> [Directions for this task]
Without changing a thing, reproduce the entire listing and leave out its pictures.

+---+

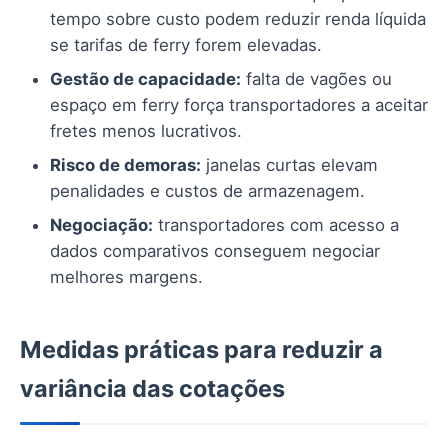
tempo sobre custo podem reduzir renda líquida
se tarifas de ferry forem elevadas.
Gestão de capacidade:
falta de vagões ou
espaço em ferry força transportadores a aceitar
fretes menos lucrativos.
Risco de demoras:
janelas curtas elevam
penalidades e custos de armazenagem.
Negociação:
transportadores com acesso a
dados comparativos conseguem negociar
melhores margens.
Medidas práticas para reduzir a
variância das cotações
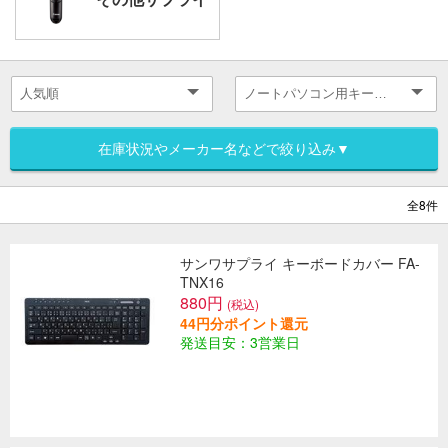
在庫状況やメーカー名などで絞り込み▼
全8件
サンワサプライ キーボードカバー FA-
TNX16
880円
(税込)
44円分ポイント還元
発送目安：3営業日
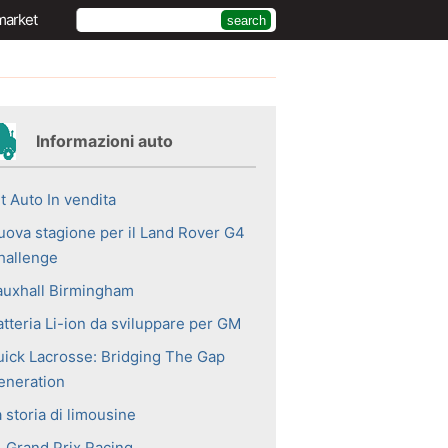
market
Informazioni auto
t Auto In vendita
uova stagione per il Land Rover G4
hallenge
auxhall Birmingham
atteria Li-ion da sviluppare per GM
uick Lacrosse: Bridging The Gap
eneration
 storia di limousine
1 Grand Prix Racing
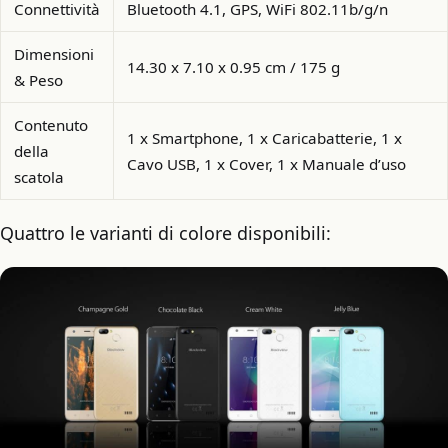
Connettività
Bluetooth 4.1, GPS, WiFi 802.11b/g/n
Dimensioni
14.30 x 7.10 x 0.95 cm / 175 g
& Peso
Contenuto
1 x Smartphone, 1 x Caricabatterie, 1 x
della
Cavo USB, 1 x Cover, 1 x Manuale d’uso
scatola
Quattro le varianti di colore disponibili:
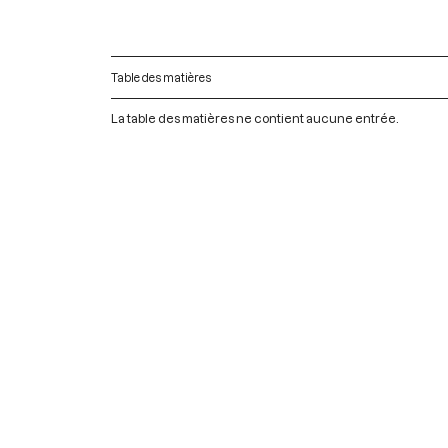
Table des matières
La table des matières ne contient aucune entrée.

+---+

> [Reply]
tempo sobre custo podem reduzir renda líquida
se tarifas de ferry forem elevadas.
Gestão de capacidade:
falta de vagões ou
espaço em ferry força transportadores a aceitar
fretes menos lucrativos.
Risco de demoras:
janelas curtas elevam
penalidades e custos de armazenagem.
Negociação:
transportadores com acesso a
dados comparativos conseguem negociar
melhores margens.
Medidas práticas para reduzir a
variância das cotações
在庫状況やメーカー名などで絞り込み▼
全8件
サンワサプライ キーボードカバー FA-
TNX16
880円
(税込)
44円分ポイント還元
発送目安：3営業日
market
Informazioni auto
t Auto In vendita
uova stagione per il Land Rover G4
hallenge
auxhall Birmingham
atteria Li-ion da sviluppare per GM
uick Lacrosse: Bridging The Gap
eneration
 storia di limousine
1 Grand Prix Racing
Connettività
Bluetooth 4.1, GPS, WiFi 802.11b/g/n
Dimensioni
14.30 x 7.10 x 0.95 cm / 175 g
& Peso
Contenuto
1 x Smartphone, 1 x Caricabatterie, 1 x
della
Cavo USB, 1 x Cover, 1 x Manuale d’uso
scatola
Quattro le varianti di colore disponibili:
Table des matières
La table des matières ne contient aucune entrée.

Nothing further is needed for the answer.